It’s made in a lab instead of harvesting actual deer urine. They smell the same, and last longer.

 

 

 

How about feed - out of all the different types of feed, which one do you think works the best for you?

Rack Stacker, for sure. They are a Canadian company from near Belleville. Steve Elmy came to see me about 12 years ago and he had this new product. He was originally from the pet industry, and he developed his own deer feed for himself on his property.

He knew how to do it, and he added a bunch of nutritional stuff. His buddies started trying it with great success. The rest is history as they say.

I start feeding in the spring, and there’s all kind of minerals in the product that does feeding there fawns need.  It adds nutritional benefits, as opposed to stuff that is basically pure salt.

 

How many bags of Rack Stacker do you go through in a year?

I buy the 50 pound bags. This year I went through three. So 150 pounds a year.

 

Is it better to have a scent and a feed in the same place?

Well, early season, you’re going to be feeding the deer, because they’re still actively feeding – especially the does with their fawns.

As it gets towards the rut which is approaching now, they forget all about eating and it’s all about chasing does and trying to breed. That’s where the scent comes in.

 

So we’ve looked at how to attract a deer with scent and feed. How about sound?

There’s calling. That’s a whole other chapter. That’s when you get into grunt calls, doe calls, rattle antlers to imitate bucks to draw other deer in. Out in the woods, that sounds loud.

The bucks come running. What happens is, especially with the younger deer, they know that sound is of two bucks fighting over a doe, so they’ll try and move in while they have the chance.

 

 

Any specific calls you'd recommend?

I like the Dominator call because you can slide between fawn, doe and buck.

Every deer sounds different, so you don’t want to do the same sound over and over. It sounds fake. So, I like the calls where you can change the tones.

If you plan on using rattle antlers wait until you start to see deer scrapes in the bush. They might do a hundred scrapes as they walk through their territory.

Big dominant bucks will leave scrapes sometimes six or eight feet wide. They’ll kick up dirt and leaves in larger scrapes to try and seem bigger. Then they urinate in it, and then they go to the next one.

By the time they go to the first one again, they check and see if a doe has urinated there. It’s just a big game.

They know if a doe is ready from her urine, and they’ll keep chasing and checking their scrapes to find an estrous doe.

 

Any advice or tips you can leave for a new hunter looking to start whitetail deer hunting?

Well, a lot of people start way too late.
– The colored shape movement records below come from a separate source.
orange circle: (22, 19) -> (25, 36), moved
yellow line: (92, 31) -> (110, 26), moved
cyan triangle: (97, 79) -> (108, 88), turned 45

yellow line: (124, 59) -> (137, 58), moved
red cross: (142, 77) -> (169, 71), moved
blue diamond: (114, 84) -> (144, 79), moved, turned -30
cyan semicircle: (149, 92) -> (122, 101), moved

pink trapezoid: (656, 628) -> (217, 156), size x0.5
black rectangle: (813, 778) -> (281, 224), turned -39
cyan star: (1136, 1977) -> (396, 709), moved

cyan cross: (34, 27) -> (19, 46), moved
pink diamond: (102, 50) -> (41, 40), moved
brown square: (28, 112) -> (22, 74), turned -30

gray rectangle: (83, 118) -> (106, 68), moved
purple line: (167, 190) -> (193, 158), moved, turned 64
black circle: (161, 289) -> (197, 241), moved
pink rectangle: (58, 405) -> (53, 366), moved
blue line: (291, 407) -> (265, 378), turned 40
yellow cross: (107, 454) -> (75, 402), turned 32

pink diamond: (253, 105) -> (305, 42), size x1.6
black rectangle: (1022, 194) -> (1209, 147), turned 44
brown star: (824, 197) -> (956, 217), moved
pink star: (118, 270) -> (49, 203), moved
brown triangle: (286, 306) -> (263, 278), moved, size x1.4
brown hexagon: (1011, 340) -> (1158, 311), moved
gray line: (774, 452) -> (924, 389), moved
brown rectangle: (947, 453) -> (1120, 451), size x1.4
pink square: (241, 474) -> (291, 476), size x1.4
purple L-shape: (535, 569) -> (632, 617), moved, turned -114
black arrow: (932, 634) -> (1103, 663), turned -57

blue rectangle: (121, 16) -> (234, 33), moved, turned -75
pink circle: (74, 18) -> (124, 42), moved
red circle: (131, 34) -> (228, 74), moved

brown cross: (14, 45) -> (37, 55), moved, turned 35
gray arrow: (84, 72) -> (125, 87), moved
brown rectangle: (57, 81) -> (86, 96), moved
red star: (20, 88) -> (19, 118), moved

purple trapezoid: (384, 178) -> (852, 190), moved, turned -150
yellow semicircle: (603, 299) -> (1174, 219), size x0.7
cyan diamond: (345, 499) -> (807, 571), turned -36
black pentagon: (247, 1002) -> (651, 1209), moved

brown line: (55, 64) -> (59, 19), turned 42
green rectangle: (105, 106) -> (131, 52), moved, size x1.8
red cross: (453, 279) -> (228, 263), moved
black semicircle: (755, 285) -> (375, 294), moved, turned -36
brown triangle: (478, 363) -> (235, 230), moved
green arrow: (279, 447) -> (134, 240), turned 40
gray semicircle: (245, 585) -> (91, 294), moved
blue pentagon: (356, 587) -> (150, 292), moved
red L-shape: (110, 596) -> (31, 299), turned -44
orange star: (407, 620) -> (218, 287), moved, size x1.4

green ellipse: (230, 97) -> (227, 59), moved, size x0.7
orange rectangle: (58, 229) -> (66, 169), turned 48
They see it on the shelves in the store, and think ‘ok, now [mid-summer] I should start feeding’ but I start to feed in the spring as soon as the snow is down enough.

That’s when you get the full benefit – young ones learn where the feed is. Plus the trace minerals keep leaching into the ground.

Even though they’re eating it, a lot is still soaking in. Even if you don’t put fresh stuff down there will still be traces of it. 

 

 

If you’re setting [a location] up for feeding, they need to have cover, and they need to have safety.

Nice bedding areas where they can be safe from predators. There should also be a water source nearby, so they don’t have to go far to drink.

Other food sources other than minerals are good too.